US Pharm. 2017;42(9):12-16.
ABSTRACT: Endometriosis is an estrogen-mediated growth of endometrial tissue outside the uterus. Patients with this gynecologic condition, for which there is no cure, experience debilitating pelvic pain during menstruation and have a greater chance of infertility. Endometriosis affects about 10% of women of childbearing age. Management of endometriosis involves the use of nonsteroidal anti-inflammatory drugs and hormonal therapies, which have been observed to reduce endometrial proliferation. Following an evaluation of patient-specific toxicities, oral contraceptives, progestins, danazol, or gonadotropin-releasing hormone agonists are used to suppress estrogen levels. Surgery is considered if a pelvic mass is detected or if the patient is planning a pregnancy.

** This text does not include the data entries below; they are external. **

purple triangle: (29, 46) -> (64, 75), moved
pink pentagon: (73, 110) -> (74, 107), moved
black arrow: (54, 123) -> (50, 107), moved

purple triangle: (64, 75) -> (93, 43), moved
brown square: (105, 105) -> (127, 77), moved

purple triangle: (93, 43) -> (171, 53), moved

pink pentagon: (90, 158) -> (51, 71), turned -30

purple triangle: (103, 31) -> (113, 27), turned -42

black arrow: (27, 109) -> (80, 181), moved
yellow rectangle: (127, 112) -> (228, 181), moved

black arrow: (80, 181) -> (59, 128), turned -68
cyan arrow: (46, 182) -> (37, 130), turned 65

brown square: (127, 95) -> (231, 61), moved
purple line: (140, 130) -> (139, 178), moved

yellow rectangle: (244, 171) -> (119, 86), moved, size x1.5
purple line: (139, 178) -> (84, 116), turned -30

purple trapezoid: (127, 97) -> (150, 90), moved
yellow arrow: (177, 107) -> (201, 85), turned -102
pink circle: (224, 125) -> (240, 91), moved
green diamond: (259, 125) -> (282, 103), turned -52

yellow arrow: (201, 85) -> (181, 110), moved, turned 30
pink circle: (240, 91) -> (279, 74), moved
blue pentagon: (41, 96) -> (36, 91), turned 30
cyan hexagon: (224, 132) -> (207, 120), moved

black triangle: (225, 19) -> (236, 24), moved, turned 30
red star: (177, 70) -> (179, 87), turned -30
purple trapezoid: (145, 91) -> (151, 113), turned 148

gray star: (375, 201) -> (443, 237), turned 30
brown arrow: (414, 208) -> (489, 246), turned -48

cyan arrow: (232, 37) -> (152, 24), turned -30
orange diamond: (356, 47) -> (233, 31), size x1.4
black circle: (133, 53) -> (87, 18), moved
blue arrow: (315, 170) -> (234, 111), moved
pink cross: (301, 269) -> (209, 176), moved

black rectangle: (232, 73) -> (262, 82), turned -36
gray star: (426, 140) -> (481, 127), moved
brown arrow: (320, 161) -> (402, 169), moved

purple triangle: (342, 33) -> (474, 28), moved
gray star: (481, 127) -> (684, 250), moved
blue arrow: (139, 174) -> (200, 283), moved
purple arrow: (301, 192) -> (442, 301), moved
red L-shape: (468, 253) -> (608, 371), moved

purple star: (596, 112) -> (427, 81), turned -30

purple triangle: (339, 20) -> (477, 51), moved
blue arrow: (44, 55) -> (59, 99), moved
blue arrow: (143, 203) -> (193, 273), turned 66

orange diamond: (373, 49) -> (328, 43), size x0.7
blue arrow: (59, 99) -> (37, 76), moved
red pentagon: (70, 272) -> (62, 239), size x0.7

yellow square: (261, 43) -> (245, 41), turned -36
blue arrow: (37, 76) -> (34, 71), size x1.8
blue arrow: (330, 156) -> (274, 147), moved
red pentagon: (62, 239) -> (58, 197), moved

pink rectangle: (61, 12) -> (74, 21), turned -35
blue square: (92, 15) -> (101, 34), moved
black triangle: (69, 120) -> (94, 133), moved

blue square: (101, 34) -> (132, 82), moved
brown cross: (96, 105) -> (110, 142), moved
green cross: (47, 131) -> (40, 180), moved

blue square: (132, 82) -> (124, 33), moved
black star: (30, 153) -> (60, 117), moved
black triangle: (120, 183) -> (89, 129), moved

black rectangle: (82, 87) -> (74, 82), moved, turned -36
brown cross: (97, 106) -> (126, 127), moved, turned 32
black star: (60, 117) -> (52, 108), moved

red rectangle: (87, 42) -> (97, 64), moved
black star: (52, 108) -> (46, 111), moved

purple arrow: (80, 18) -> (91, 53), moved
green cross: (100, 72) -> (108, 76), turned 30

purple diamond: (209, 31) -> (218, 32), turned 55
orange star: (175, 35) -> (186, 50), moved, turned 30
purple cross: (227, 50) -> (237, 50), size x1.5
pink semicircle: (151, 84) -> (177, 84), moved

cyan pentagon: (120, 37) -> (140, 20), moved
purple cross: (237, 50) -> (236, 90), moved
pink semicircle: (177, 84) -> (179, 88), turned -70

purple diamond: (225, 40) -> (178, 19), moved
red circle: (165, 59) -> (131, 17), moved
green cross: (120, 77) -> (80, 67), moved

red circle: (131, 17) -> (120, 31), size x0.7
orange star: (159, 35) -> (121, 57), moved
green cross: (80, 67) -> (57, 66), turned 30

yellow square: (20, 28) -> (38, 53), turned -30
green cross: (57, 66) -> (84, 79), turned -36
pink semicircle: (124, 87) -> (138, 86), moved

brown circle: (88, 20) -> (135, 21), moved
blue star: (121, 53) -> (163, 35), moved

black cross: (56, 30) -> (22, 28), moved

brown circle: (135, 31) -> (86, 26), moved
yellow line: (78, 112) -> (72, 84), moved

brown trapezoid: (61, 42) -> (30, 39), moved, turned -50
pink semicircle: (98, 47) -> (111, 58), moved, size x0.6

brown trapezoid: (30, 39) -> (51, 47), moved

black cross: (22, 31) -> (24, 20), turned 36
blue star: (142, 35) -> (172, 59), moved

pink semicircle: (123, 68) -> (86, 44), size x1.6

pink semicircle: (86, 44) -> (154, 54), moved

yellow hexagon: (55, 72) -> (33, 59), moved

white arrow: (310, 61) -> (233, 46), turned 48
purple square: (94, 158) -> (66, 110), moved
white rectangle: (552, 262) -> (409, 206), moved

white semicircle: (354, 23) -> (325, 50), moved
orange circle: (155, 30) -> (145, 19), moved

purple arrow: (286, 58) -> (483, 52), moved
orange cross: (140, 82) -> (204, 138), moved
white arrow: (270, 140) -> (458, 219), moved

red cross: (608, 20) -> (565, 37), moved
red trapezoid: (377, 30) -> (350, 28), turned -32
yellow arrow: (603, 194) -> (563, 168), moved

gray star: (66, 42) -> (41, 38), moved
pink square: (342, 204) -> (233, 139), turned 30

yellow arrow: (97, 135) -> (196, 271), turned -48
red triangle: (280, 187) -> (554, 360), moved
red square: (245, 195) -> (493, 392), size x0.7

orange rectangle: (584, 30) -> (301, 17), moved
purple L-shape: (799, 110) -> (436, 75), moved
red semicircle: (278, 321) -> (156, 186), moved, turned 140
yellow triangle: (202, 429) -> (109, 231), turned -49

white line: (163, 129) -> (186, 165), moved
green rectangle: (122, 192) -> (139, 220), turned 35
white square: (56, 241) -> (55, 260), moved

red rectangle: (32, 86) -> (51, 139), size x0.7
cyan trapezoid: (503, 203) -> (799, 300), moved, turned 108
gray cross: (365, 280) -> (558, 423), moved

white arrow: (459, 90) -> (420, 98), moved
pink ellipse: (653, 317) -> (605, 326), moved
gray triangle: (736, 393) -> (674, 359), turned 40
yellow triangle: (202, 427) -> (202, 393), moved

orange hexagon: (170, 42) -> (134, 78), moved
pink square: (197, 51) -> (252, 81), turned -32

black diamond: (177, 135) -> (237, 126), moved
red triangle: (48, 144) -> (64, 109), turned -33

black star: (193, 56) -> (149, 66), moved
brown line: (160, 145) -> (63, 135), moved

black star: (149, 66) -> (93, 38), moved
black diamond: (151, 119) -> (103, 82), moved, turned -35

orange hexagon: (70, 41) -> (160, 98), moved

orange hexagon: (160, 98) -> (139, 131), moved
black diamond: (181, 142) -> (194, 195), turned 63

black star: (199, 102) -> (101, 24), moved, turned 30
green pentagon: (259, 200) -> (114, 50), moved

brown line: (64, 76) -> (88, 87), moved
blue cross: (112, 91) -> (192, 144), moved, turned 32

Endometriosis, which is the estrogen-dependent growth of endometrial tissue outside the uterus, causes inflammation, pelvic pain, dysmenorrhea, painful intercourse, and infertility in approximately 10% of females of reproductive age.1 As of 2010, an estimated 176 million women of childbearing age worldwide were affected.2 Although it is considered a benign disorder, endometriosis can affect the patient’s quality of life. In addition to causing debilitating pain, endometriosis results in worse clinical outcomes in women undergoing assisted reproductive technology, adding to the negative social and psychological impact of this chronic gynecologic condition.3 Endometriosis occurs rarely in postmenopausal women.4
Pathogenesis and Clinical Presentation
Several theories have been proposed for the pathogenesis of endometriosis. It was first hypothesized by Sampson that women with prolonged menses have an increased risk because of the retrograde flow of sloughed endometrial cells into the pelvic cavity from the fallopian tubes.5 The tissue implants onto the peritoneum, resulting in the growth of lesions. Estrogen plays a role in this process by promoting cellular proliferation.6 Patients with endometriosis have higher concentrations of activated macrophages, interleukins, and tumor necrosis factor, as well as repressed natural killer cell formation, further promoting lesion growth in the area and preventing the elimination of endometrial debris.7-9 The development of endometriosis is characterized by an increase in cyclooxygenase-2 (COX-2), which results in prostaglandin excess and inflammation and in enhanced aromatase activity that raises estrogen levels. Progesterone resistance also occurs.10 A genetic component should not be excluded because endometriosis has an estimated heritability of about 50%.11
A patient with endometriosis experiences consistent premenstrual pelvic and lower back pain that may be alleviated following menstruation. Endometriosis-related infertility is thought to be caused by the aforementioned development of lesions accompanied by pelvic distortion or by the presence of an ovarian cyst known as an endometrioma, or “chocolate cyst.” Endometriomas adhere to surrounding structures, such as the fallopian tubes, and are suggested to increase the risk of ovarian cancer.12
Diagnosis and Treatment
No individual markers have been identified that are specific to the diagnosis of endometriosis, and there are no detectable laboratory abnormalities. An experienced physician may be able to obtain a diagnosis during the patient history or palpation of the pelvic area. The most useful diagnostic technique remains laparoscopy, with suspicious lesions biopsied for histologic confirmation.13 There is no cure for endometriosis. Clinical management may be achieved through surgery or by using drugs that modify the abovementioned mechanisms of pathogenesis, including medication for the relief of pain.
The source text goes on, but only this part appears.